It seems I have an eye for seeing color in black and white. First there was the whole popping green thing in Don Quixote. And then I picked up some serious blue and yellow in Madame Bovary and Crime and Punishment. (Yep, I have posts to write about them still. Someday, someday.)
But the hue that painted it’s way through Anna Karenina is one that I can’t explain. Can you help me?
What is the role of lilac in Tolstoy’s classic?
In case you need a bit of a reminder, here are the places the pale purplish makes a presence:
- Kitty wanted Anna to wear lilac to the ball. Instead she wore black.

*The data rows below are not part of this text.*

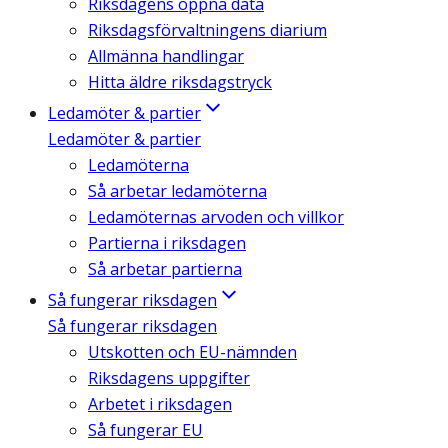
Riksdagens öppna data
Riksdagsförvaltningens diarium
Allmänna handlingar
Hitta äldre riksdagstryck
Ledamöter & partier
Ledamöter & partier
Ledamöterna
Så arbetar ledamöterna
Ledamöternas arvoden och villkor
Partierna i riksdagen
Så arbetar partierna
Så fungerar riksdagen
Så fungerar riksdagen
Utskotten och EU-nämnden
Riksdagens uppgifter
Arbetet i riksdagen
Så fungerar EU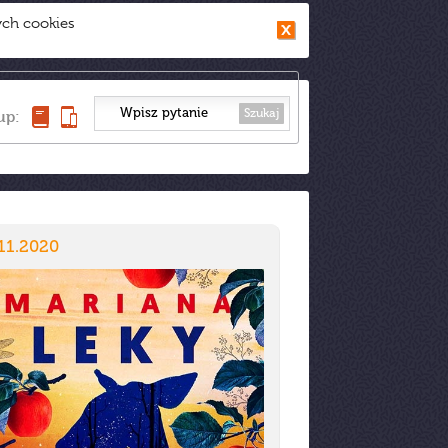
ych cookies
Szukaj
up:
11.2020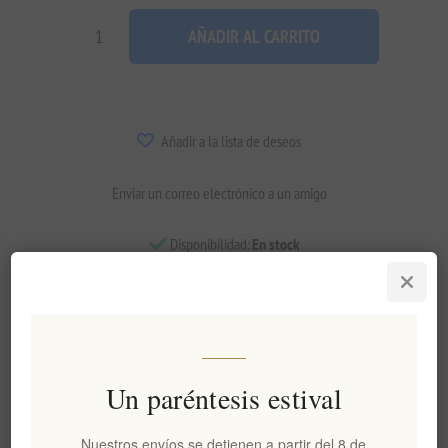
AÑADIR AL CARRITO
Añadir a la lista de deseos
Enviar un correo electrónico a un amigo
Disponibilidad:
En stock
Fecha de entrega:
2-8 días
Visión general
Comentarios
Contáctenos
Un paréntesis estival
Quemador de aceite de cerámica con portavelas para cera
Nuestros envíos se detienen a partir del 8 de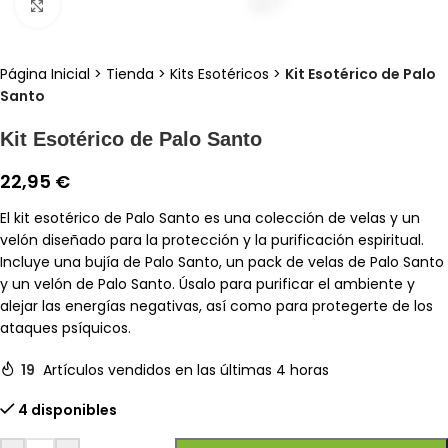
Clic para ampliar
Página Inicial
>
Tienda
>
Kits Esotéricos
>
Kit Esotérico de Palo
Santo
Kit Esotérico de Palo Santo
22,95
€
El kit esotérico de Palo Santo es una colección de velas y un
velón diseñado para la protección y la purificación espiritual.
Incluye una bujía de Palo Santo, un pack de velas de Palo Santo
y un velón de Palo Santo. Úsalo para purificar el ambiente y
alejar las energías negativas, así como para protegerte de los
ataques psíquicos.
19
Artículos vendidos en las últimas 4 horas
4 disponibles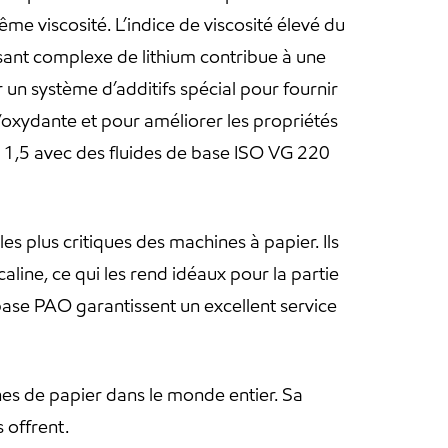
e viscosité. L’indice de viscosité élevé du
ssant complexe de lithium contribue à une
r un système d’additifs spécial pour fournir
e/oxydante et pour améliorer les propriétés
 1,5 avec des fluides de base ISO VG 220
s plus critiques des machines à papier. Ils
caline, ce qui les rend idéaux pour la partie
de base PAO garantissent un excellent service
es de papier dans le monde entier. Sa
 offrent.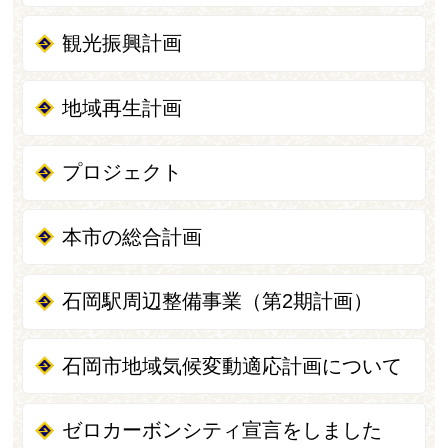
観光振興計画
地域再生計画
プロジェクト
本市の総合計画
石岡駅周辺整備事業（第2期計画）
石岡市地域気候変動適応計画について
ゼロカーボンシティ宣言をしました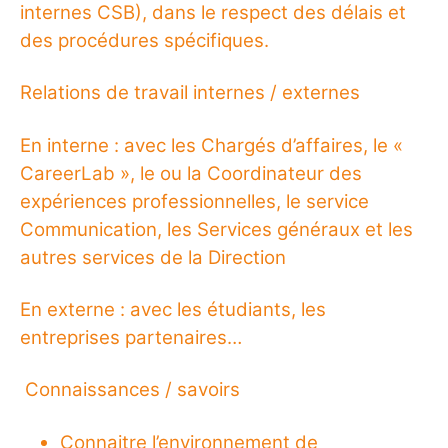
internes CSB), dans le respect des délais et
des procédures spécifiques.
Relations de travail internes / externes
En interne : avec les Chargés d’affaires, le «
CareerLab », le ou la Coordinateur des
expériences professionnelles, le service
Communication, les Services généraux et les
autres services de la Direction
En externe : avec les étudiants, les
entreprises partenaires…
Connaissances / savoirs
Connaitre l’environnement de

Doesn’t that make you wonder, “what if . . . ?”
- Vronsky’s friend Petrisky keeps company with the Baroness Shilton in a lilac dress when Vronsky returns from Moscow.

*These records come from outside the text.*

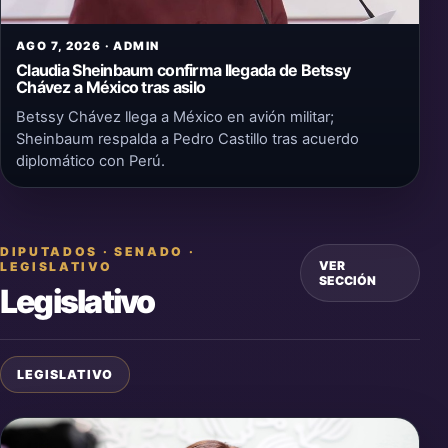
AGO 7, 2026 · ADMIN
Claudia Sheinbaum confirma llegada de Betssy
Chávez a México tras asilo
Betssy Chávez llega a México en avión militar;
Sheinbaum respalda a Pedro Castillo tras acuerdo
diplomático con Perú.
DIPUTADOS · SENADO ·
VER
LEGISLATIVO
SECCIÓN
Legislativo
LEGISLATIVO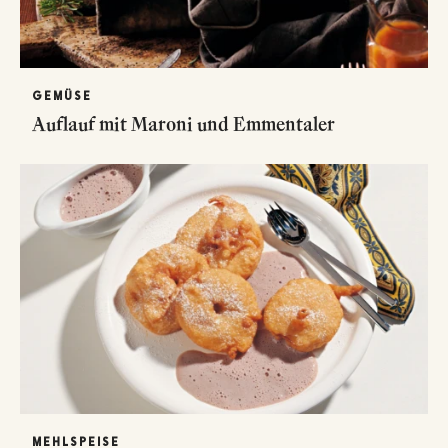
GEMÜSE
Auflauf mit Maroni und Emmentaler
MEHLSPEISE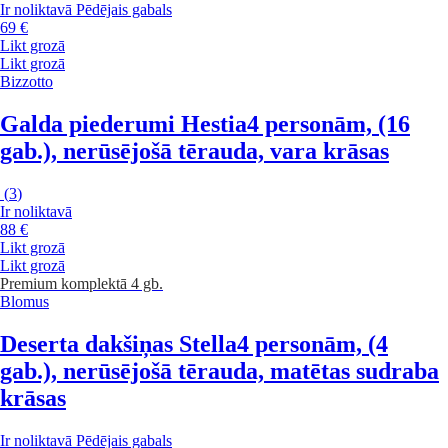
Ir noliktavā
Pēdējais gabals
69 €
Likt grozā
Likt grozā
Bizzotto
Galda piederumi Hestia
4 personām, (16
gab.), nerūsējošā tērauda, vara krāsas
(
3
)
Ir noliktavā
88 €
Likt grozā
Likt grozā
Premium
komplektā 4 gb.
Blomus
Deserta dakšiņas Stella
4 personām, (4
gab.), nerūsējošā tērauda, matētas sudraba
krāsas
Ir noliktavā
Pēdējais gabals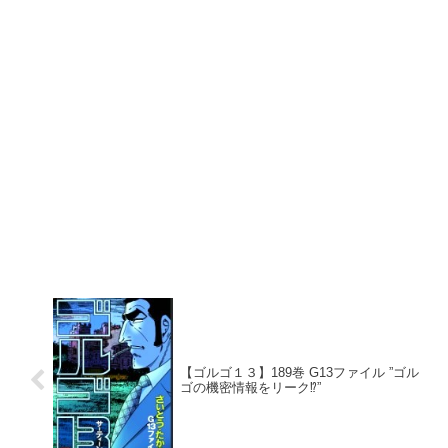
【ゴルゴ１３】189巻 G13ファイル ”ゴル
ゴの機密情報をリーク⁉”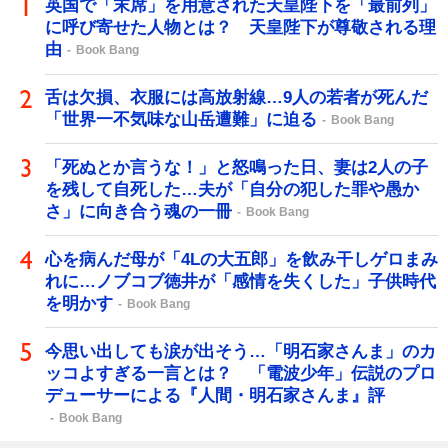
英国で「末席」を用意された天皇陛下を「最前列」
に呼び寄せた人物とは？ 天皇陛下が尊敬される理
由
Book Bang
舌は欠損、衣服には高放射線…9人の若者が死んだ
「世界一不気味な山岳遭難」に迫る
Book Bang
「死ぬとか言うな！」と怒鳴った日、妻は2人の子
を残して自死した…夫が「自分の犯した罪や愚か
さ」に向き合う魂の一冊
Book Bang
心を病んだ母が「4Lの大五郎」を飲み干しゲロまみ
れに…ノブコブ徳井が「感情を失くした」子供時代
を明かす
Book Bang
今思い出しても涙が出そう…「明石家さんま」のカ
ッコよすぎる一言とは？ 「電波少年」伝説のプロ
デューサーによる『人間・明石家さんま』評
Book Bang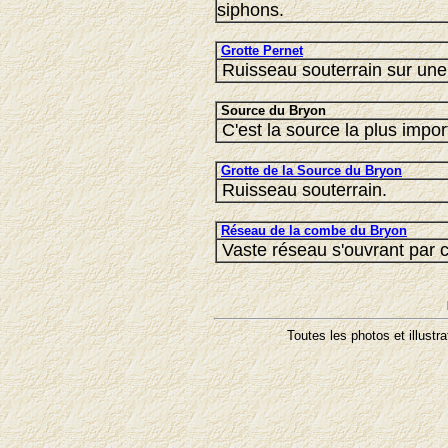
siphons.
Grotte Pernet
Ruisseau souterrain sur une g
Source du Bryon
C'est la source la plus import
Grotte de la Source du Bryon
Ruisseau souterrain.
Réseau de la combe du Bryon
Vaste réseau s'ouvrant par ci
Toutes les photos et illustr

- Princess Shtcherbatsky wears lilac ribbons in cap while dining at the health spa.
- The midwife at Anna’s near-death birth experience also had lilac ribbons in her cap.

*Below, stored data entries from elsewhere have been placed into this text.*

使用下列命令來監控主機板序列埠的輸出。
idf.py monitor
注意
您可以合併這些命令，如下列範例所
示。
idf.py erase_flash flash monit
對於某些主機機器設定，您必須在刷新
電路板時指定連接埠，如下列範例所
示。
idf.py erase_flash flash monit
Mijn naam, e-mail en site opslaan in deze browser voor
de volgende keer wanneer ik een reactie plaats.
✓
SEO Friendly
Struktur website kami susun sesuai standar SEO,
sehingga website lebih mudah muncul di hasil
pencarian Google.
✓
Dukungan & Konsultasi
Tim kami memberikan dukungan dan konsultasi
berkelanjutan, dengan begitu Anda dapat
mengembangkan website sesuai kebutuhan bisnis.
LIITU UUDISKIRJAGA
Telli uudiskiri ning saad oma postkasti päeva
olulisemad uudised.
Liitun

- The priest wore a lilac vestments at Levin and Kitty’s wedding.
- One of the guest at their wedding was also wearing lilac, which apparently was as bad as black.
- Kitty wears a dark lilac dress during the first days of their married life.
- Seryozha sees a woman in a lilac veil and hopes it is his mother.
- When Anna sees Vronsky for the final time he is getting a parsel from a girl in a lilac hat.